Now that we have looked at how we can build a network both with traditional (and slow) software practises and speed up the process with linear algebra. 
We will dive into how deep learning is done using a numerical optimization library, namely TensorFlow.
We'll once again work with the simple 2-D and 2-class **half-moon classification problem**, but this time utilizing the graph building and automatic differentiation engine of TensorFlow.

The half-moon dataset is a nice place to start as it offers simple visualization and the network can be trained quickly.

First we show how to implement the **logistic regression** in TensorFlow.
Logistic regression is linear and cannot solve the problem.
Then you will extend the model to a simple neural network (formally called a dense feedforward neural network), which is able to do much better, as it is able to capture non-linear relations.
In the bottom of the notebook there are some exercises to guide you through this.


We assume that you are already familiar with backpropagation/gradient descent (if not please see our notebook dedicated to this, or 
[Andrej Karpathy](https://medium.com/@karpathy/yes-you-should-understand-backprop-e2f06eab496b) or 
[Michal Nielsen](http://neuralnetworksanddeeplearning.com/chap2.html)).


In [None]:
# Loading dependancies and supporting functions by running the code block below.
from __future__ import absolute_import, division, print_function 

%matplotlib inline
import matplotlib.pyplot as plt

import numpy as np
import matplotlib.pyplot as plt
import sklearn.datasets
import tensorflow as tf

import os, sys
sys.path.append(os.path.join('.', '..'))
import utils

In [None]:
## Load data
# Generate a dataset and plot it
np.random.seed(0)
num_samples = 200

X, y = sklearn.datasets.make_moons(num_samples, noise=0.20)
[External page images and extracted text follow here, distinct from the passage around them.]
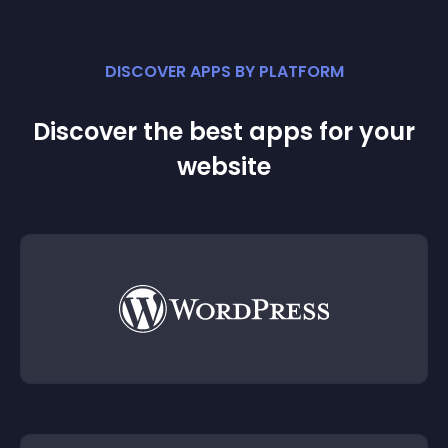
DISCOVER APPS BY PLATFORM
Discover the best apps for your
website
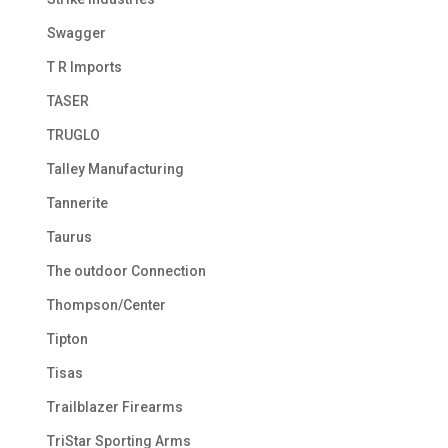
Swagger
T R Imports
TASER
TRUGLO
Talley Manufacturing
Tannerite
Taurus
The outdoor Connection
Thompson/Center
Tipton
Tisas
Trailblazer Firearms
TriStar Sporting Arms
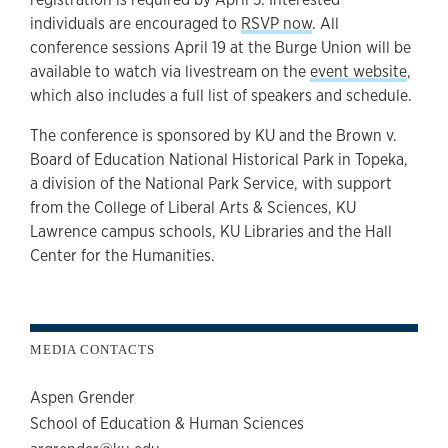
individuals are encouraged to
RSVP now
. All
conference sessions April 19 at the Burge Union will be
available to watch via livestream on the
event website
,
which also includes a full list of speakers and schedule.
The conference is sponsored by KU and the Brown v.
Board of Education National Historical Park in Topeka,
a division of the National Park Service, with support
from the College of Liberal Arts & Sciences, KU
Lawrence campus schools, KU Libraries and the Hall
Center for the Humanities.
MEDIA CONTACTS
Aspen Grender
School of Education & Human Sciences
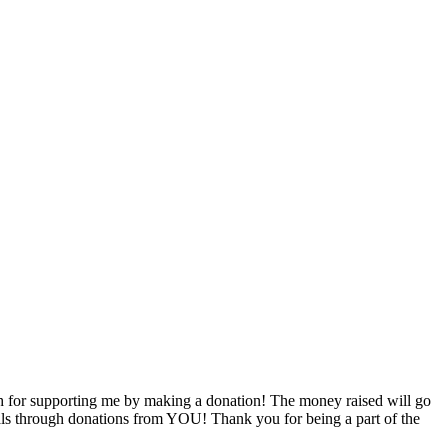
 for supporting me by making a donation! The money raised will go
goals through donations from YOU! Thank you for being a part of the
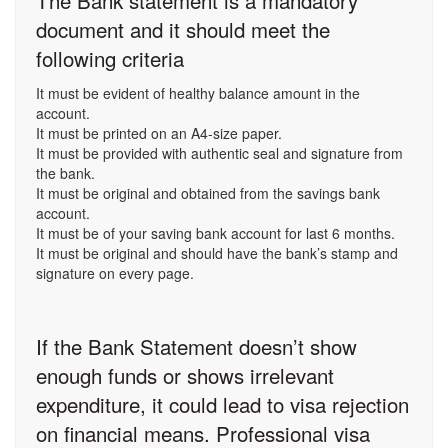
The Bank statement is a mandatory
document and it should meet the
following criteria
It must be evident of healthy balance amount in the
account.
It must be printed on an A4-size paper.
It must be provided with authentic seal and signature from
the bank.
It must be original and obtained from the savings bank
account.
It must be of your saving bank account for last 6 months.
It must be original and should have the bank’s stamp and
signature on every page.
If the Bank Statement doesn’t show
enough funds or shows irrelevant
expenditure, it could lead to visa rejection
on financial means. Professional visa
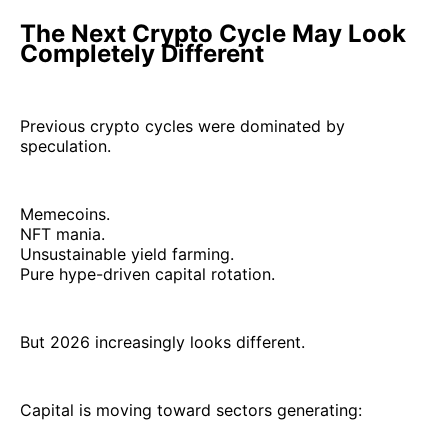
The Next Crypto Cycle May Look
Completely Different
Previous crypto cycles were dominated by
speculation.
Memecoins.
NFT mania.
Unsustainable yield farming.
Pure hype-driven capital rotation.
But 2026 increasingly looks different.
Capital is moving toward sectors generating:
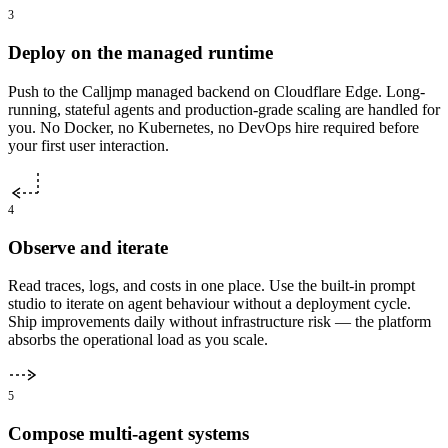
3
Deploy on the managed runtime
Push to the Calljmp managed backend on Cloudflare Edge. Long-
running, stateful agents and production-grade scaling are handled for
you. No Docker, no Kubernetes, no DevOps hire required before
your first user interaction.
4
Observe and iterate
Read traces, logs, and costs in one place. Use the built-in prompt
studio to iterate on agent behaviour without a deployment cycle.
Ship improvements daily without infrastructure risk — the platform
absorbs the operational load as you scale.
5
Compose multi-agent systems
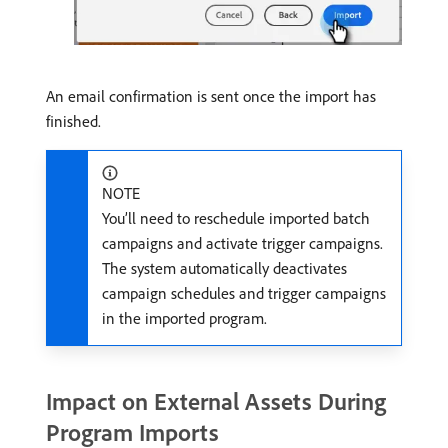
An email confirmation is sent once the import has
finished.
NOTE
You’ll need to reschedule imported batch
campaigns and activate trigger campaigns.
The system automatically deactivates
campaign schedules and trigger campaigns
in the imported program.
Impact on External Assets During
Program Imports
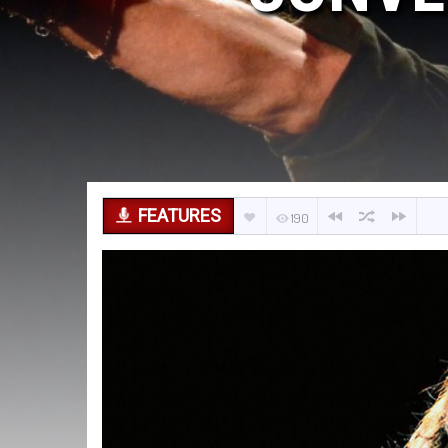
FEATURES
190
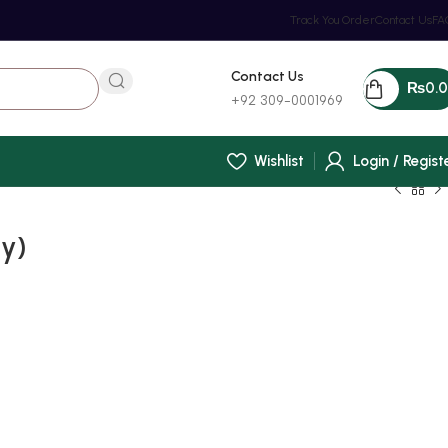
Track You Order
Contact Us
FA
Contact Us
₨
0.
+92 309-0001969
Wishlist
Login / Regist
y)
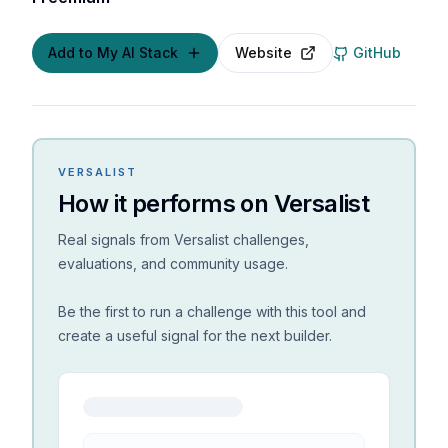
Add to My AI Stack
Website
GitHub
VERSALIST
How it performs on Versalist
Real signals from Versalist challenges,
evaluations, and community usage.
Be the first to run a challenge with this tool and
create a useful signal for the next builder.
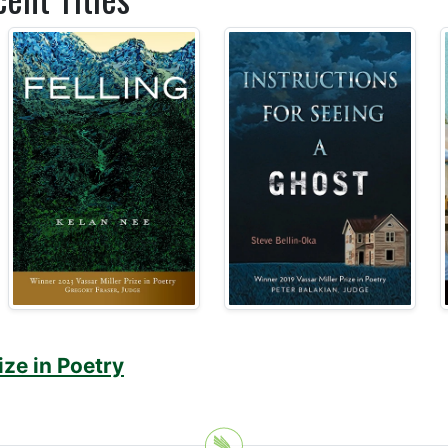
ize in Poetry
X_tr = X[:100].astype('float32')
X_val = X[100:].astype('float32')

y_tr = y[:100].astype('int32')
y_val = y[100:].astype('int32')

num_features = X_tr.shape[-1]
num_output = 2

## Creating the Network / Model

The building blocks of TensorFlow are variables and operations, with these we can form computational graphs.
Such as when computing the logistic regression which is implemented below:
$$y = nonlinearity(xW + b)$$

where $x$ is the input tensor, $y$ is the output tensor and $\{W, b\}$ are the weights (variable tensors).
The weights are initialized with an initializer of our choice.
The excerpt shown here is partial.